Mónica Costa, Bruno Simões Castanheira

cidade de Lisboa tem, desde o início do mês, uma nova atracção. No número 25 da Calçada do Sacramento abriu "The Wrong Shop" (a loja errada), cujo conceito é, tal como explicou ao JN, Sara Farias - a orgulhosa proprietária - marcar a diferença em relação às tradicionais lojas de lembranças, onde os produtos são sempre os mesmos. "A maior parte dos clientes são turistas, que passam e entram para ver o que é uma 'Wrong Shop'", conta esta designer, de 32 anos. "A reacção tem sido óptima e acham curiosas as peças, como alternativa às ofertas normais", acrescenta.

Quem visita "The Wrong Shop" entra num mundo diferente, completamente non-sense, onde nada é o que se espera. Imagine uma bola de água com a Senhora de Fátima a ser adorada pelos três pastorinhos. Noutra loja qualquer, se se virasse a dita bola as imagens seria cobertas por uma espécie de neve. Mas aqui são purpurinas que caem. Ou as t-shirts que qualquer turista compra para mostrar no seu país que esteve em determinada cidade.
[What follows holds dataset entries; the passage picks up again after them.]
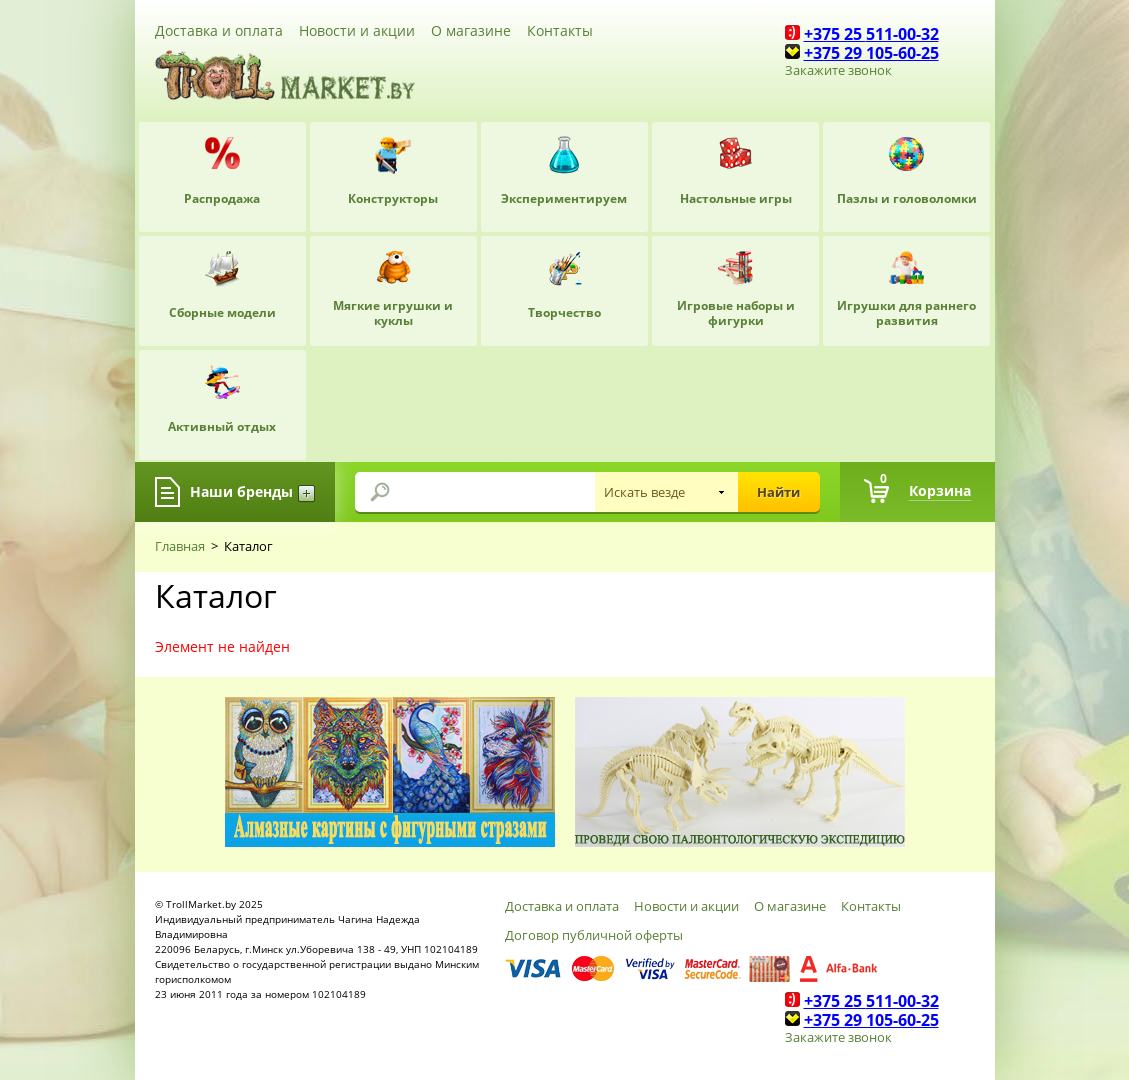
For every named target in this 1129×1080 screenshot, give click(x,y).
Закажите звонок (838, 70)
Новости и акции (357, 30)
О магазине (471, 30)
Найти (778, 492)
Na Loja Errada as camisolas dizem "This is not Lisbon (isto não é Lisboa) e têm imagens de cidades que não as da capital portuguesa, tais como a Torre Eiffel, em Paris, ou a torre de Pisa, em Itália. Entre outros artigos "errados", destaca para o mata-moscas com um buraco em forma do insecto, no lugar da rede.

Para Erika, uma alemã de férias em Lisboa, a diferença é o principal atractivo do estabelecimento. "Acho a loja muito engraçada e definitivamente muito diferente. É óptima para comprar recordações para os amigos, porque não são iguais a tudo o resto", explica, rindo com os objectos que os amigos vão tirando dos expositores. "Acima de tudo adoro as t-shirts, com imagens que não são de Lisboa", afirma, confessando que esta é a sua segunda visita à "The Wrong Shop. "A primeira foi há 30 minutos atrás", diz, entre gargalhadas bem dispostas.

Durante a visita Erika não fez compras. Mas garantiu que antes de voltar a Berlim, as suas recordações de Lisboa seriam ali adquiridas.

Foi a curiosidade que levou José Miranda e Miguel Ferreira à Calçada do Sacramento. Ambos já tinham ouvido falar da loja, mas resolveram passar pelo local para verem os produtos. "Está muito engraçada porque goza com a nossa maneira de ser", afirmou José, após a primeira impressão. "Só espero que o negócio corra bem com os turistas, porque não é o género a que o português típico adira muito bem", considerou.

Satisfeita com a andamento do seu negócio está Sara Farias. "Este é um local óptimo, onde os turistas passeiam frequentemente, mas também existem muitos lisboetas que passam e se interessam", revela.

Os planos futuros, Sara não revela. "Para já é a loja. Depois, quem sabe...", deixa no ar a empresária, que acredita que o conceito da sua loja se adapta a qualquer cidade.